While limited exposure to sunlight is good for you, prolonged exposure can put you at risk for painful burning and skin cancers. This risk is often greater in the elderly population because of sensitive skin issues. Before being exposed to sunlight for extended periods of time, such as while gardening, a sunblock with an SPF of 45 or greater should be applied to all exposed areas of the skin.

Insect Stings

Insect stings are a common nuisance among avid gardeners. However, some insect stings that only produce a local, minor reaction on the skin in some people pose life threatening consequences for others.
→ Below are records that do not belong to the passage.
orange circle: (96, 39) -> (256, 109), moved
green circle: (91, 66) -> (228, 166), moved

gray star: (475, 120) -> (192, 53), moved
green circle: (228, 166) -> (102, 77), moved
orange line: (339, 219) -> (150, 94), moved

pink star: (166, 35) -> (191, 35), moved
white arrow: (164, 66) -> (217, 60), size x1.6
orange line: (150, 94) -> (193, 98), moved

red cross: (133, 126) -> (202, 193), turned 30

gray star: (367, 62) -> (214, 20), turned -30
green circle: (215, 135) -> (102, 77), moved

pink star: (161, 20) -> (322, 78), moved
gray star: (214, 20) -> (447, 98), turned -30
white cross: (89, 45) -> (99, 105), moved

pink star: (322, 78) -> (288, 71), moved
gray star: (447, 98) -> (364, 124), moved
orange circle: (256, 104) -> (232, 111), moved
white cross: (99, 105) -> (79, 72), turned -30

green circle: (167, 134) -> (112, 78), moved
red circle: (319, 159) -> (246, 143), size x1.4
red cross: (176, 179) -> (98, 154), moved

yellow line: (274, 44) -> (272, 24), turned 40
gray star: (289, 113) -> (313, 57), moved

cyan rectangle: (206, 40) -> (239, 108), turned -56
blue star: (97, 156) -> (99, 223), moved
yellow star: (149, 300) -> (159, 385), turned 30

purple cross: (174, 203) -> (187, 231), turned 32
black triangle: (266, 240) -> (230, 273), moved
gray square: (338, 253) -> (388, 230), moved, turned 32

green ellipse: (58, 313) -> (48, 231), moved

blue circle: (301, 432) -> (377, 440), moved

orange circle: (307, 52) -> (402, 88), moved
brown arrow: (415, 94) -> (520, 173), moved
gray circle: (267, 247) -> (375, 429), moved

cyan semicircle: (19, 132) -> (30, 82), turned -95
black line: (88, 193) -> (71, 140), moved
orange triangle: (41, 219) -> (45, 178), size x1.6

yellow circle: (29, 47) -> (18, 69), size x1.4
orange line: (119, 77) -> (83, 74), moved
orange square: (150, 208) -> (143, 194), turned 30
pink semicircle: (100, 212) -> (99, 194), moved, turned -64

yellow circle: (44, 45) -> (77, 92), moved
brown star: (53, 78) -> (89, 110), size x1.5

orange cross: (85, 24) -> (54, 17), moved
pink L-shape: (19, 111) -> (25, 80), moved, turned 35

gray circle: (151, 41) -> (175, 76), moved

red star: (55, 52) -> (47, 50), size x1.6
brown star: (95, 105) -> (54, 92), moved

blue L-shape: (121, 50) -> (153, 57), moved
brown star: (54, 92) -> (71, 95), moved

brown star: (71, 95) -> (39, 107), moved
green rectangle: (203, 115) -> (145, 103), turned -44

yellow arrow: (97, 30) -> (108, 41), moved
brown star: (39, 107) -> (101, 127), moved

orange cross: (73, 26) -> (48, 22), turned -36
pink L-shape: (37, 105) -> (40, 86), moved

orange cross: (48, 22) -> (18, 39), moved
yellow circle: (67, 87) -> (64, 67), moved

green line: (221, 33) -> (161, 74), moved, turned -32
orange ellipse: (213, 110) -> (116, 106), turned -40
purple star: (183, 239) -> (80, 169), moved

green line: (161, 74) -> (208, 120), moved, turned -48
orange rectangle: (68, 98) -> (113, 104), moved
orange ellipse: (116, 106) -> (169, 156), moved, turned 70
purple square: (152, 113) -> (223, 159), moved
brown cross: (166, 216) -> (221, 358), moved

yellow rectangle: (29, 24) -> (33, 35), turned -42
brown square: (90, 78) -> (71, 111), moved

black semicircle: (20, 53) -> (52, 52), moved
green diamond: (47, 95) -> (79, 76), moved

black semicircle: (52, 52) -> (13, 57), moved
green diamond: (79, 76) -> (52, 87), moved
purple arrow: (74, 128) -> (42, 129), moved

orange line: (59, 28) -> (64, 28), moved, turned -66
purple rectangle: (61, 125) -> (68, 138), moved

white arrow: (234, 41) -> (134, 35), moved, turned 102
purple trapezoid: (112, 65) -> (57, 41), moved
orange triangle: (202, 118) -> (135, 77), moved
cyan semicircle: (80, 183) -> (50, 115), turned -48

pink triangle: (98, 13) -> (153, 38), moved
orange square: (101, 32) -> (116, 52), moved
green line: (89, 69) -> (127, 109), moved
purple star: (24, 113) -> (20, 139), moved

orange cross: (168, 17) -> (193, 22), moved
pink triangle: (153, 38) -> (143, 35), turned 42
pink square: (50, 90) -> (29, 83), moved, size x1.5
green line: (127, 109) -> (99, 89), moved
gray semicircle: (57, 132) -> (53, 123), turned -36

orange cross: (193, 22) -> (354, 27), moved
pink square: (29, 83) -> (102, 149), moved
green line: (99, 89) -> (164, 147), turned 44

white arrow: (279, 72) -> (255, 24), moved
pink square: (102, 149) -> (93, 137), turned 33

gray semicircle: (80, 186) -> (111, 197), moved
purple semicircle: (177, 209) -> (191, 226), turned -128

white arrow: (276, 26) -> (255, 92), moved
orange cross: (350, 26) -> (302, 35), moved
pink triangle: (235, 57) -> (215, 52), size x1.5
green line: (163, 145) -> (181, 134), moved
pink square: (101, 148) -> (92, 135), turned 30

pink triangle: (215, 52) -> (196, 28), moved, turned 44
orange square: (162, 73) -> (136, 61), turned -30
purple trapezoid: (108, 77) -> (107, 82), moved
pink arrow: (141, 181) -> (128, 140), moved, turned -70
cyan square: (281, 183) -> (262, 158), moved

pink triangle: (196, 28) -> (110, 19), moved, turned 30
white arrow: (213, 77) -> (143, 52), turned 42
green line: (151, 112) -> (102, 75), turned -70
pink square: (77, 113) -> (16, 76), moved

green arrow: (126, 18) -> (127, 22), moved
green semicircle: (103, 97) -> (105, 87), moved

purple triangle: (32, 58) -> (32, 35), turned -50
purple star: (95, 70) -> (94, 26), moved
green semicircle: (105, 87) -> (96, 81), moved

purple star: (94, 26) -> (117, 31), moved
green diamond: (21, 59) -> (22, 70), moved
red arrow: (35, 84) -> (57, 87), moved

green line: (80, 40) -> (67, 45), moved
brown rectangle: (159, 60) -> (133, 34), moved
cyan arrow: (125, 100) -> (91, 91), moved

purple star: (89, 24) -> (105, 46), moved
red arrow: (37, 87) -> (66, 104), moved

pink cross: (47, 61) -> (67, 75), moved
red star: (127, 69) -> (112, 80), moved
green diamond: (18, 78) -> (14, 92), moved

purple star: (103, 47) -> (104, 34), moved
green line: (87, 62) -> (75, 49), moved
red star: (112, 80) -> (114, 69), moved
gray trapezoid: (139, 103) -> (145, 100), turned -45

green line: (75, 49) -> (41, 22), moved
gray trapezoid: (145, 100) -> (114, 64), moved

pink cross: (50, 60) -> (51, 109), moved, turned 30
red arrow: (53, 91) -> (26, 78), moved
People who are allergic to insect bites can suffer from a serious reaction called anaphylaxis shock once they have been bitten. This is a severe and dangerous reaction to an insect bite’s trigger in which the air passages in the body begin to swell and close and the symptoms begin within minutes of being stung.

Hand and Body Injuries

The Consumer Product Safety Commission recently announced that there are an estimated 400,000 garden tool related injuries treated in hospital emergency rooms. in the US each year. Cuts and sprains were the most common injuries, but other severe injuries, such as accidental amputations, have been reported. Further, the repetitive motion often required when using garden tools can be especially hard on the joints which, in the elderly population, are generally already afflicted by arthritis. Wearing protective leather gloves at all times can prevent some of these injuries from occurring. Additionally, wearing proper and protective footwear – such as boots – while performing gardening tasks can also greatly reduce the risk of self-inflicted injury.